Nonadiabatic Kinetics in the Intermediate Coupling Regime: Comparing Molecular Dynamics to an Energy-Grained Master Equation

We propose and test an extension of the energy-grained master equation (EGME) for treating nonadiabatic (NA) hopping between different potential energy surfaces, which enables us to model the competition between stepwise collisional relaxation and kinetic processes which transfer population between different electronic states of the same spin symmetry. By incorporating Zhu–Nakamura theory into the EGME, we are able to treat NA passages beyond the simple Landau–Zener approximation, along with the corresponding treatments of zero-point energy and tunneling probability. To evaluate the performance of this NA-EGME approach, we carried out detailed studies of the UV photodynamics of the volatile organic compound C6-hydroperoxy aldehyde (C6-HPALD) using on-the-fly ab initio molecular dynamics and trajectory surface hopping. For this multichromophore molecule, we show that the EGME is able to capture important aspects of the dynamics, including kinetic timescales, and diabatic trapping. Such an approach provides a promising and efficient strategy for treating the long-time dynamics of photoexcited molecules in regimes which are difficult to capture using atomistic on-the-fly molecular dynamics.
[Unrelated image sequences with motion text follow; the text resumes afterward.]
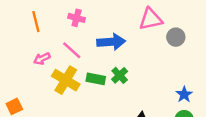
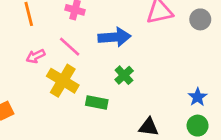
gray circle: (176, 37) -> (200, 19), moved
green rectangle: (96, 79) -> (97, 102), moved

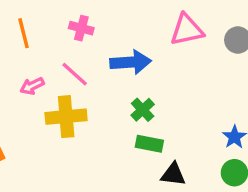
yellow cross: (63, 81) -> (66, 117), turned -36
green rectangle: (97, 102) -> (149, 144), moved

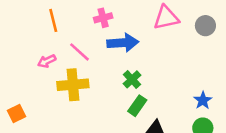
pink cross: (81, 28) -> (103, 18), moved, turned -30
orange line: (23, 33) -> (53, 20), moved
green rectangle: (149, 144) -> (137, 106), turned -66

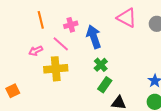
pink cross: (103, 18) -> (71, 25), moved
pink triangle: (166, 18) -> (127, 18), turned 40
blue arrow: (123, 43) -> (94, 37), turned -105

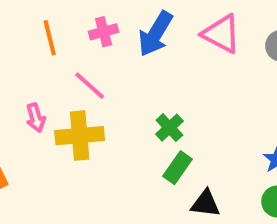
pink cross: (71, 25) -> (104, 32), moved
blue arrow: (94, 37) -> (155, 34), moved, turned -130
pink arrow: (36, 51) -> (36, 118), moved, turned -80

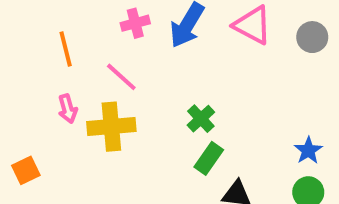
orange line: (50, 38) -> (66, 49), moved

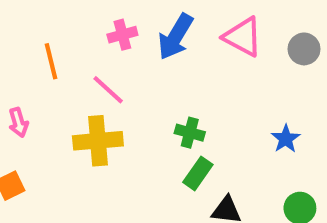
pink arrow: (68, 109) -> (18, 122), moved
green cross: (201, 119) -> (190, 133), turned -32
blue star: (308, 150) -> (286, 139), moved

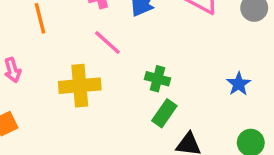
pink line: (108, 90) -> (107, 42), moved

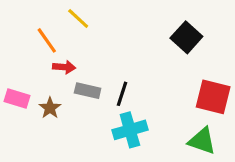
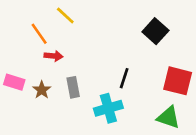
gray rectangle: (88, 91) -> (73, 87), moved, turned 66
black line: (122, 94) -> (124, 78), moved

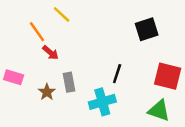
black square: (155, 31) -> (147, 29), turned 30
red arrow: (53, 56) -> (51, 53), turned 35
brown star: (42, 90) -> (47, 92), moved

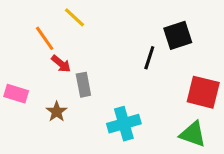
black line: (117, 74) -> (149, 58), moved
gray rectangle: (69, 82) -> (83, 85), moved

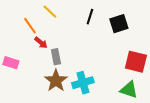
black line: (149, 58) -> (90, 17), moved
brown star: (57, 112) -> (56, 81), moved, size x1.6

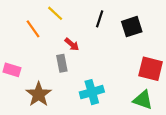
red arrow: (41, 43) -> (72, 44), moved
brown star: (56, 81) -> (39, 94), moved

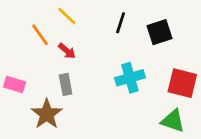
red arrow: (72, 44) -> (67, 51), moved
gray rectangle: (62, 63) -> (66, 84), moved
cyan cross: (92, 92) -> (130, 78), moved

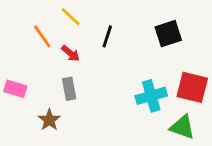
black line: (121, 23) -> (107, 36), moved
cyan cross: (130, 78) -> (151, 96), moved
brown star: (47, 114) -> (49, 120), size x0.7

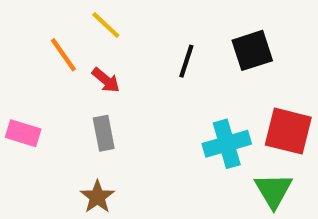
black line: (107, 36) -> (186, 61), moved
brown star: (49, 120) -> (97, 197), moved
green triangle: (182, 127) -> (273, 190), turned 40

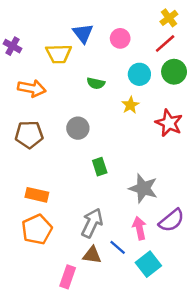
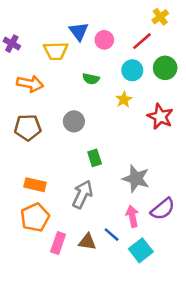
pink circle: (120, 38) -> (104, 40), moved
red line: (165, 44) -> (142, 41), moved
gray arrow: (92, 223) -> (82, 194), moved
pink rectangle: (68, 277) -> (58, 243), moved

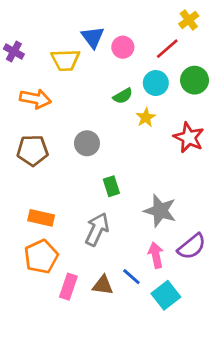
green semicircle: (91, 79) -> (123, 96), moved, turned -42

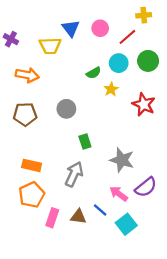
yellow cross: (189, 20) -> (144, 15), turned 32
pink circle: (123, 47) -> (100, 28), moved
pink arrow: (156, 255) -> (119, 194), turned -42

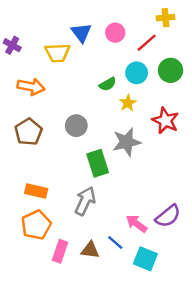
brown pentagon: (25, 114) -> (29, 132), turned -30
green rectangle: (85, 141) -> (98, 163), size x1.5
gray star: (122, 160) -> (127, 142), moved, turned -30
cyan square: (126, 224) -> (145, 259), turned -30

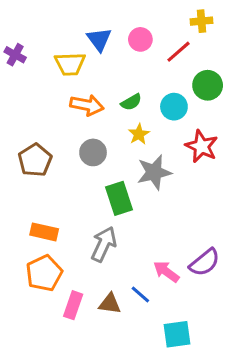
cyan circle: (137, 73) -> (174, 107), moved
orange arrow: (31, 87) -> (87, 105), moved
yellow star: (128, 103) -> (139, 134), moved
cyan square: (145, 259) -> (177, 334), moved, turned -30

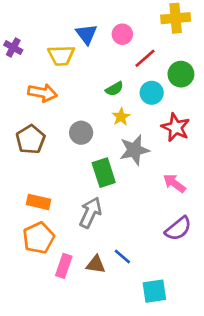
yellow cross: (201, 21) -> (176, 18), size x1.5
red line: (179, 52) -> (145, 58), moved
orange arrow: (87, 105) -> (42, 93), moved
pink arrow: (166, 272) -> (174, 183), moved

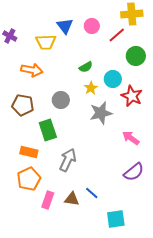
red line: (145, 58) -> (117, 35), moved
cyan circle: (152, 93) -> (113, 79), moved
brown pentagon: (31, 139) -> (23, 105), turned -30
green rectangle: (104, 173) -> (48, 130), moved

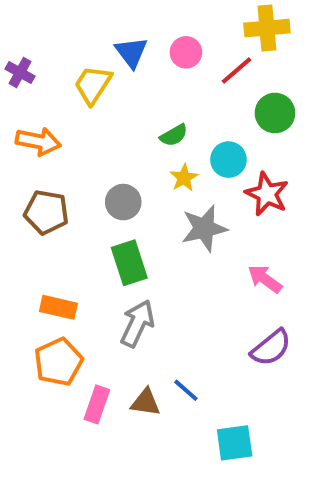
yellow trapezoid: (46, 42) -> (93, 85), turned 125
orange arrow: (32, 70) -> (38, 141), moved
green rectangle: (48, 130) -> (129, 263), moved

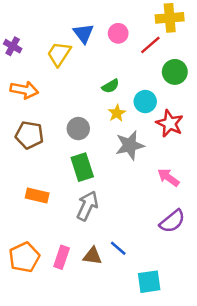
orange pentagon: (58, 362) -> (24, 257), moved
我们提出并测试了能量粗粒化主方程（energy-grained master equation, EGME）的一种扩展形式，用于处理不同势能面间的非绝热跳迁（nonadiabatic (NA) hopping），借此可对同自旋对称性的不同电子态之间布居转移的分步碰撞弛豫与动力学过程之间的竞争关系进行建模。 通过将朱-中村理论（Zhu–Nakamura theory）融入EGME，我们得以处理超越简单朗道-齐纳近似（Landau–Zener approximation）的非绝热跃迁，同时配套实现了零点能与隧穿概率的相关处理。 为评估该非绝热EGME（NA-EGME）方法的性能，我们借助随走式从头算分子动力学（on-the-fly ab initio molecular dynamics）与轨迹面跳迁（trajectory surface hopping）技术，对挥发性有机化合物C6-过氧羟基醛（C6-hydroperoxy aldehyde, C6-HPALD）的紫外光动力学开展了详尽研究。 针对这一多生色团分子，我们证明EGME能够捕捉该动力学过程的诸多关键特征，包括动力学时间尺度与diabatic俘获（diabatic trapping）。 该方法为处理光激发分子在难以通过原子级随走式从头算分子动力学捕捉的动力学区间内的长时动力学过程，提供了一种极具前景且高效的策略。